▶ [About this task]
Among the entries below, how many lines hold the word "mesure"? Reply with the number only.
The input below:
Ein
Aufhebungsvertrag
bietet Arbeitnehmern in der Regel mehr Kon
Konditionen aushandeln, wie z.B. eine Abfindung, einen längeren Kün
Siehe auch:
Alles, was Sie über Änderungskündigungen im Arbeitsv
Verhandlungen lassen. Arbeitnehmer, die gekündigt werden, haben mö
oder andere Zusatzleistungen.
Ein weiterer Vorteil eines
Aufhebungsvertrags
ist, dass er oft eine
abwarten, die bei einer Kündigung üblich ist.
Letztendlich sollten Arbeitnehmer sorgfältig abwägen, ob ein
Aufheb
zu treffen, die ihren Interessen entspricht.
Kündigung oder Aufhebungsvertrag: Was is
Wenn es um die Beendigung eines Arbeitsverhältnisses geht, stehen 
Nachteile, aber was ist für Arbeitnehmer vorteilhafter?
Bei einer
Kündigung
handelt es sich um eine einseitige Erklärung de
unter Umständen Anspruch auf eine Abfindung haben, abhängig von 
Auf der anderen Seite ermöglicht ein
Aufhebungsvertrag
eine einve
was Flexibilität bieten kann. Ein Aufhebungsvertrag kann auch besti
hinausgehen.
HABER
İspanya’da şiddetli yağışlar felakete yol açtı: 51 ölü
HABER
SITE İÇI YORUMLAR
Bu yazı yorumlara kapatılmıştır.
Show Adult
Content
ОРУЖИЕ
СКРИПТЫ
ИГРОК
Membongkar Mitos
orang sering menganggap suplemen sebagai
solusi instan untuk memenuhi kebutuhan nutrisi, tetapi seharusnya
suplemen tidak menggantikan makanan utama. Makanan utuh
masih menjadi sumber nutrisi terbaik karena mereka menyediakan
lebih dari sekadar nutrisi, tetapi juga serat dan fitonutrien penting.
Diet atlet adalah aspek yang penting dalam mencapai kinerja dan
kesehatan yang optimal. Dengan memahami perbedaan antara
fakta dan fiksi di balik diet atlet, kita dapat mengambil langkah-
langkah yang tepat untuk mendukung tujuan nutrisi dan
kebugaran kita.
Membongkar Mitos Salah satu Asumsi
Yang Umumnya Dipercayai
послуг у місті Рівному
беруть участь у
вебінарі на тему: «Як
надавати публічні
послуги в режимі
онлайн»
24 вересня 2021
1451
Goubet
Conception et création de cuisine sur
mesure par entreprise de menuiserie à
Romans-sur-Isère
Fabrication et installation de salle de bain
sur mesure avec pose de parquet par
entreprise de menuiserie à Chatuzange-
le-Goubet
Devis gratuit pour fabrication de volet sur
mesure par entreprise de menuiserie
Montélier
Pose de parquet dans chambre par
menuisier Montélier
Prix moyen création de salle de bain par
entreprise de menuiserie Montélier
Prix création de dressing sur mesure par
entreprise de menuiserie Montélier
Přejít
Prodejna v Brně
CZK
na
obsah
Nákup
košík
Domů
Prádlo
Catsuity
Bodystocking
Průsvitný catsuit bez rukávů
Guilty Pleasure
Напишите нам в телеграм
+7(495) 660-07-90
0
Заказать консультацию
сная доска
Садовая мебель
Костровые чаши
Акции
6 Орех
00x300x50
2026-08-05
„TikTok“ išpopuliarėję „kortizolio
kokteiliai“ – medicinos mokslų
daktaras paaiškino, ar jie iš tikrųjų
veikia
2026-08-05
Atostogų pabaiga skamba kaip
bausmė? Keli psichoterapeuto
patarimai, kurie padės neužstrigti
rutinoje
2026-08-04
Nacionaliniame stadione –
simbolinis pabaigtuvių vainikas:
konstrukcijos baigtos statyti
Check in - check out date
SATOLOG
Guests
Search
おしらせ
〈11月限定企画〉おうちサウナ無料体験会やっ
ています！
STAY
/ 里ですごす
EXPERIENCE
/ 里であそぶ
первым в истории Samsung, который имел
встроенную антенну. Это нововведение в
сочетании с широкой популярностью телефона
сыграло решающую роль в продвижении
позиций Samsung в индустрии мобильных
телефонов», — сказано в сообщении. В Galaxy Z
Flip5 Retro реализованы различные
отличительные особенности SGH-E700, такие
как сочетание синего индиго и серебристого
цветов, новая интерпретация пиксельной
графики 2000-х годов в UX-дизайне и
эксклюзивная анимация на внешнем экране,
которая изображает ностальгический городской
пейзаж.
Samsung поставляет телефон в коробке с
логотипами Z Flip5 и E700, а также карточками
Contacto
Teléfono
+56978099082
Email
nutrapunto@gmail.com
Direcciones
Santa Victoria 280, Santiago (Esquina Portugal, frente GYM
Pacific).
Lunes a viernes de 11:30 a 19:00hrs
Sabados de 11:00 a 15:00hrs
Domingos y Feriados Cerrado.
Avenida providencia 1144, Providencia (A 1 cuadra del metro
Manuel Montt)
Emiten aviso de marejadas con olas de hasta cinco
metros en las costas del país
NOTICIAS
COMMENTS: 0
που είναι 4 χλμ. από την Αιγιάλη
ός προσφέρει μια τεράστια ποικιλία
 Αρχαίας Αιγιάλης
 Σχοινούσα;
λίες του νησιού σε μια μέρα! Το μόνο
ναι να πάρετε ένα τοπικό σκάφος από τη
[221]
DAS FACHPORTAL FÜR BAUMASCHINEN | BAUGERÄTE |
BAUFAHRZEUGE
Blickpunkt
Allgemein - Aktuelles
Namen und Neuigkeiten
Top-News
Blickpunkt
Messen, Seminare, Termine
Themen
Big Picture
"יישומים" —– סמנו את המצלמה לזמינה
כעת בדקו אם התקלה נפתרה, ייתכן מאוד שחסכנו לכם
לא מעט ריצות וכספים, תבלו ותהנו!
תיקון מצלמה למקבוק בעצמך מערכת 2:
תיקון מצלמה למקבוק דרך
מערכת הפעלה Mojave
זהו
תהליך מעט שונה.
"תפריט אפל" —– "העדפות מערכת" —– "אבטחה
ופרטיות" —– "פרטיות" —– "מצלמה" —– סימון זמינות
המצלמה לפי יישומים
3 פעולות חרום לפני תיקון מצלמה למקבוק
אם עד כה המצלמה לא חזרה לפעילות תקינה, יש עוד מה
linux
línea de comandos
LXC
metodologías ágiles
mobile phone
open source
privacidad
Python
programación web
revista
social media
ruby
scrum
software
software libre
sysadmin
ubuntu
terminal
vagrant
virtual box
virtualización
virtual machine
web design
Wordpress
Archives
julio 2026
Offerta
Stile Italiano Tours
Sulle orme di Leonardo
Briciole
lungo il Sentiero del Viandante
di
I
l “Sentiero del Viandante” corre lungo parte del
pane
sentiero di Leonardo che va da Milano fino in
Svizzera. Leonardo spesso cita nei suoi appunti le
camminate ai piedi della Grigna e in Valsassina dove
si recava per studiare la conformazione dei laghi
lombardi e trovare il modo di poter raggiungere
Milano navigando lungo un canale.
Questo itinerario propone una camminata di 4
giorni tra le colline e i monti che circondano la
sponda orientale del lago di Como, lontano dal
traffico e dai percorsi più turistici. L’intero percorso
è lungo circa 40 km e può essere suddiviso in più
End of The input.
▶ [Response to this task]
4